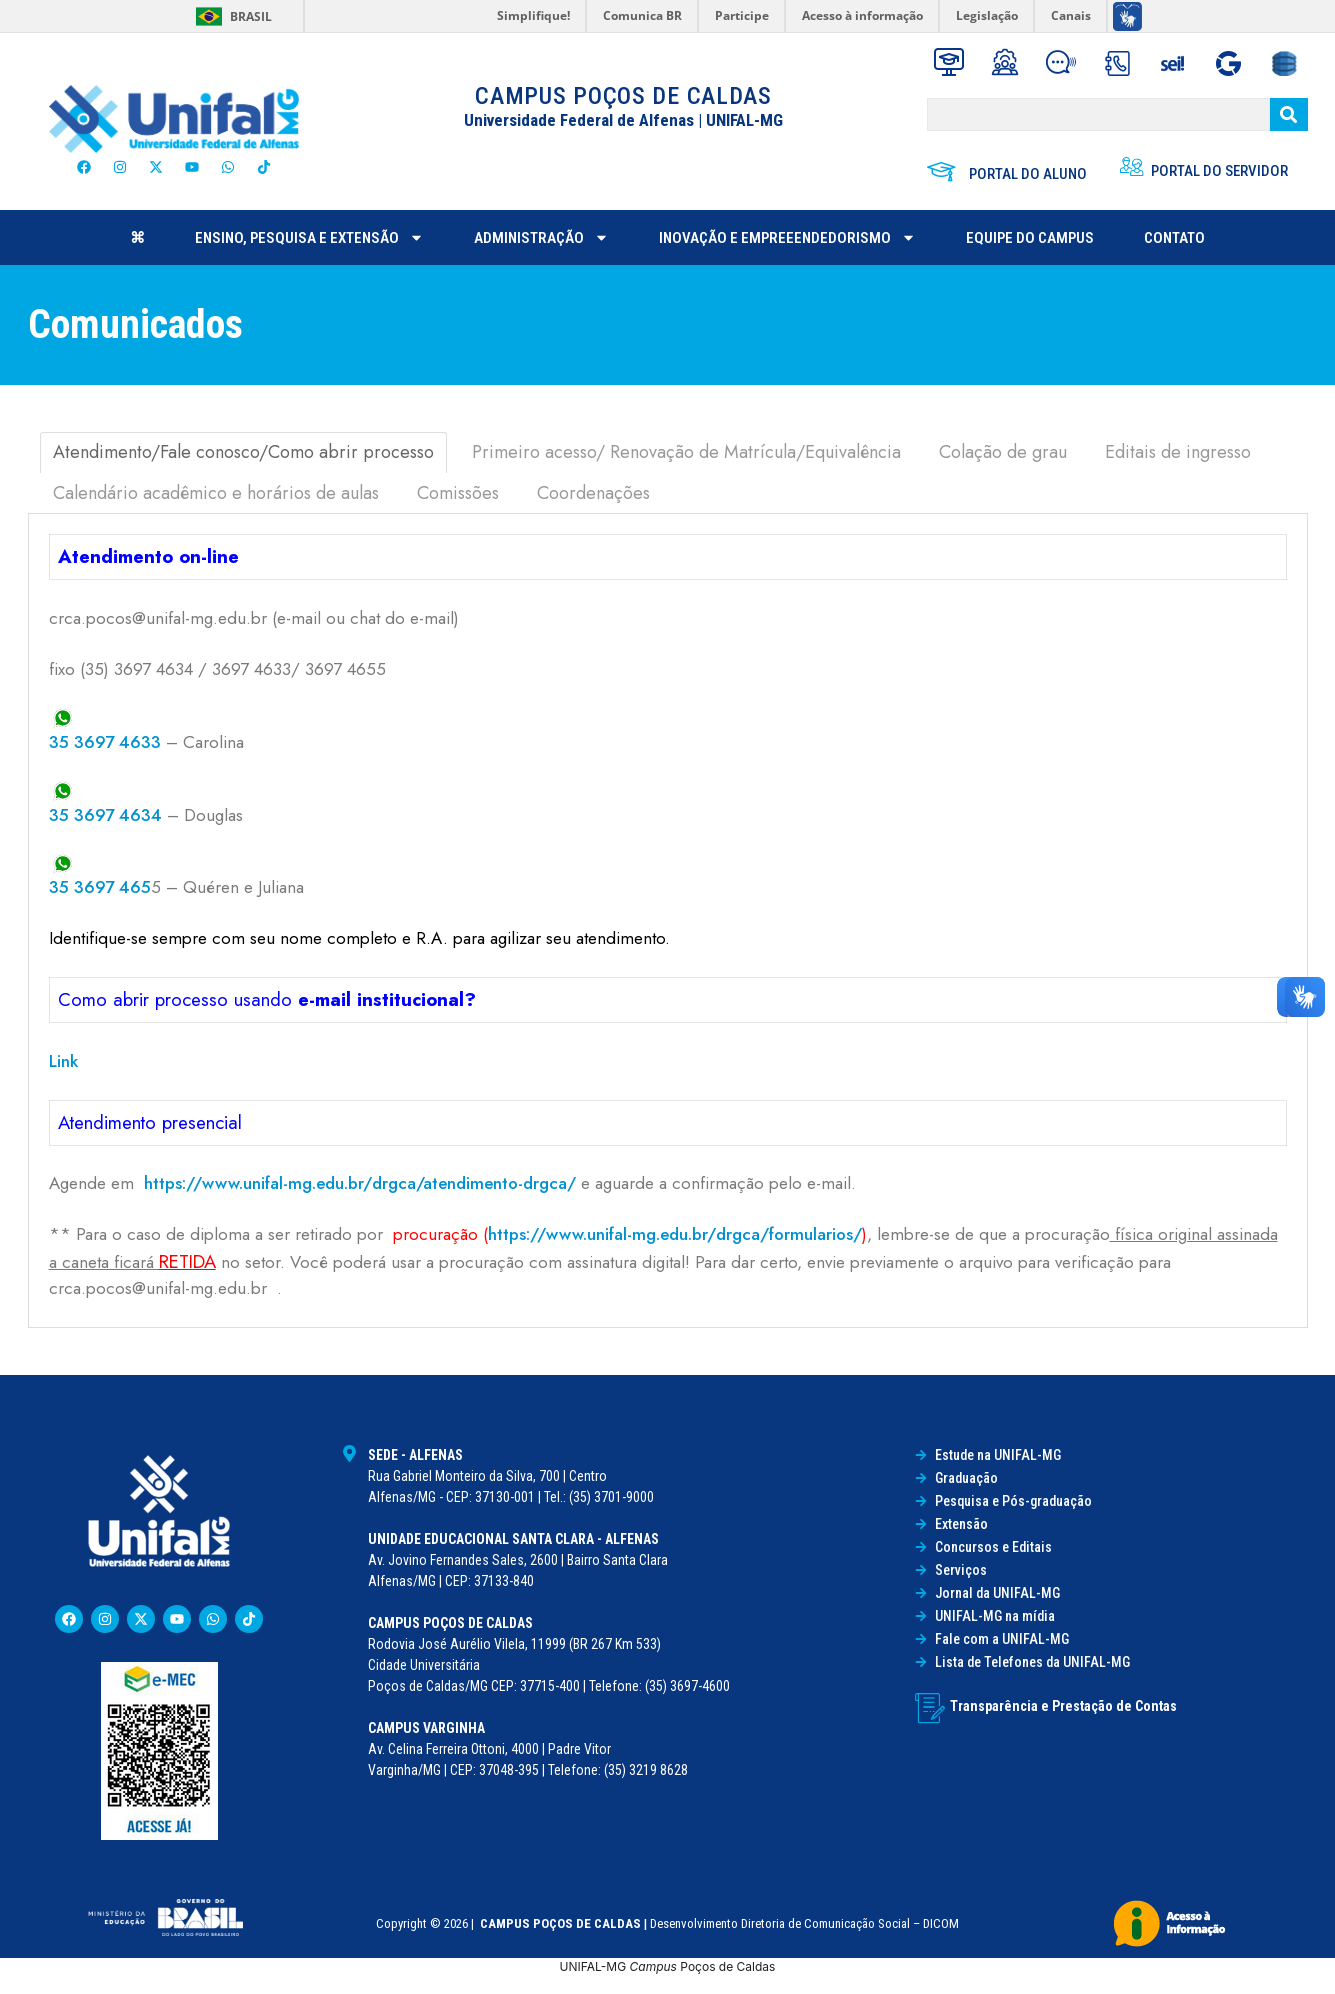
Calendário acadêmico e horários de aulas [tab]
====================
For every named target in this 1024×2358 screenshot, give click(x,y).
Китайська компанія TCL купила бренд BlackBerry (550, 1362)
====================
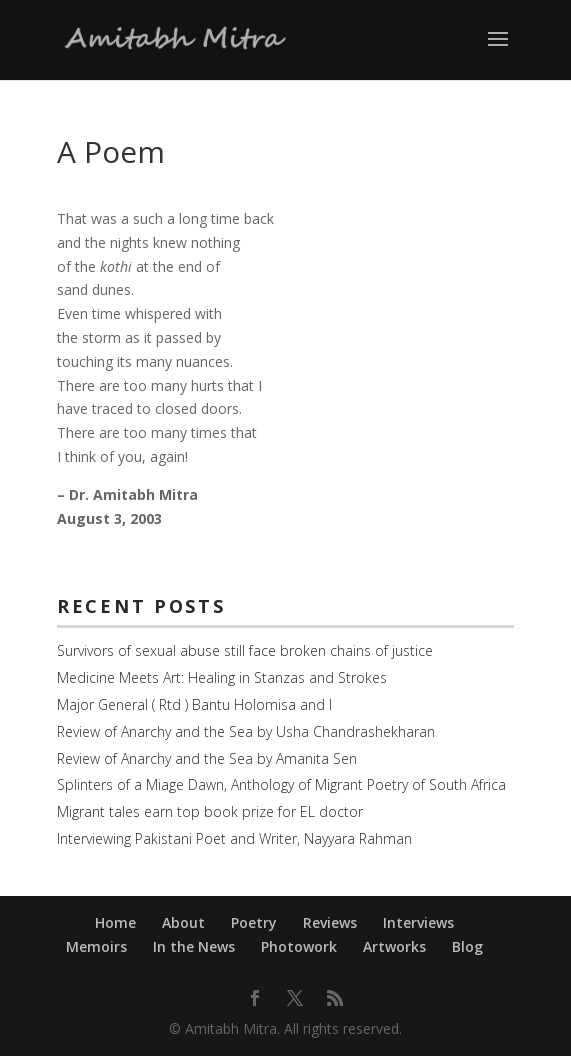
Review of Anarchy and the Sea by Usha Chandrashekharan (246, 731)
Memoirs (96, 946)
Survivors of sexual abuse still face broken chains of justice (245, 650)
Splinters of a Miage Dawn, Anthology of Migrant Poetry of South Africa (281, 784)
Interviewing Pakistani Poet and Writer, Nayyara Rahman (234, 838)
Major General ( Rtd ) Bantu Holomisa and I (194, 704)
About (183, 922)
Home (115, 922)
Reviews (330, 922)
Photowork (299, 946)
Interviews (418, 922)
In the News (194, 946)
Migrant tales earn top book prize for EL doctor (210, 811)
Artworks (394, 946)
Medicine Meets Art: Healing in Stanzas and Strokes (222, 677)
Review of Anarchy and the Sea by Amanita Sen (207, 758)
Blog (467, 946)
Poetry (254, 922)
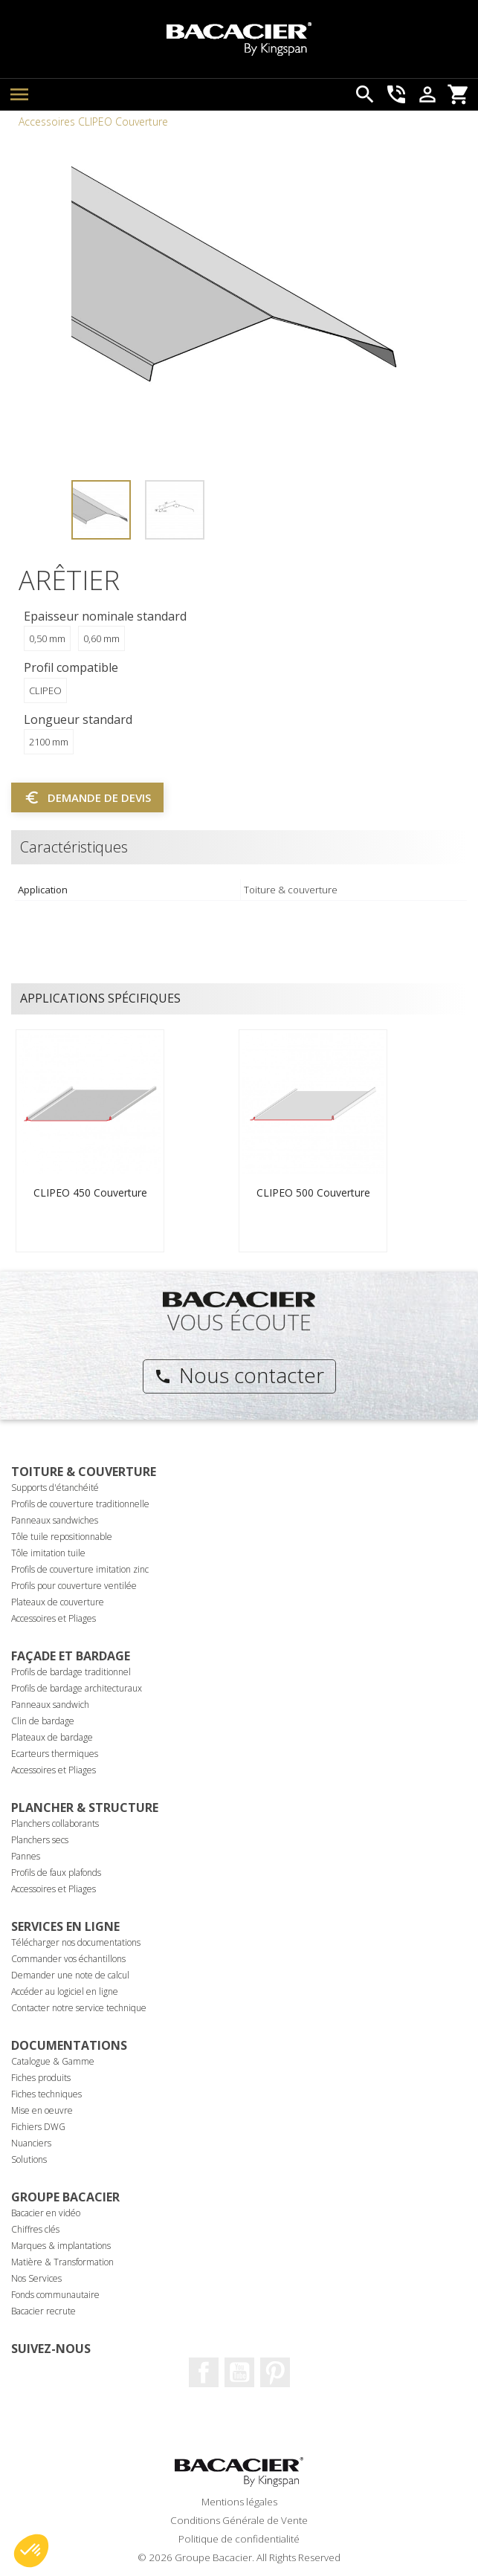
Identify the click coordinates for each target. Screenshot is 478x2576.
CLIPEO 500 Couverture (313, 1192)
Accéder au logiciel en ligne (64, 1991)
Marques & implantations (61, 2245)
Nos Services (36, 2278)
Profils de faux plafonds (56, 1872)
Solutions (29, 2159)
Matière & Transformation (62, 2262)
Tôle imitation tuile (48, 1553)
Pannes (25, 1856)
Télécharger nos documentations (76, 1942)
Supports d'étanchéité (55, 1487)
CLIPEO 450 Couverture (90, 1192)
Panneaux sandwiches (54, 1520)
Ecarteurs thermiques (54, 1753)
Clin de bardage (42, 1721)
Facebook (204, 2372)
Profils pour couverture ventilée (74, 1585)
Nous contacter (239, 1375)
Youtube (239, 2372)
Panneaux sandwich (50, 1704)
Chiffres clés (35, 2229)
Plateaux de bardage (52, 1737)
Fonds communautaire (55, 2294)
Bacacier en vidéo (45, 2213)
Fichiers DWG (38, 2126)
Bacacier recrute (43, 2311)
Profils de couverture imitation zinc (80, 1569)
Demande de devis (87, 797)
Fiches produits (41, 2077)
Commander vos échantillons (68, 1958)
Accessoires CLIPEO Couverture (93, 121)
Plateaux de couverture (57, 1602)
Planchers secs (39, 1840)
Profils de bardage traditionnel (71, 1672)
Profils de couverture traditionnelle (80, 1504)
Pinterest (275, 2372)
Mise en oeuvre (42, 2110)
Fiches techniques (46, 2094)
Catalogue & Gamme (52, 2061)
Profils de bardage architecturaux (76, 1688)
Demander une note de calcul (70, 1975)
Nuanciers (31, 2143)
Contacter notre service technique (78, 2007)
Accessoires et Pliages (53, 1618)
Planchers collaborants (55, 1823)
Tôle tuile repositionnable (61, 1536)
====================
From the line that has "Panneaux sandwich (50, 1704)" through the line that has "Commander vos échantillons (68, 1958)", copy every line exactly as it appears above, and leave out all others.

Panneaux sandwich (50, 1704)
Chiffres clés (35, 2229)
Plateaux de bardage (52, 1737)
Fonds communautaire (55, 2294)
Bacacier en vidéo (45, 2213)
Fichiers DWG (38, 2126)
Bacacier recrute (43, 2311)
Profils de couverture imitation zinc (80, 1569)
Demande de devis (87, 797)
Fiches produits (41, 2077)
Commander vos échantillons (68, 1958)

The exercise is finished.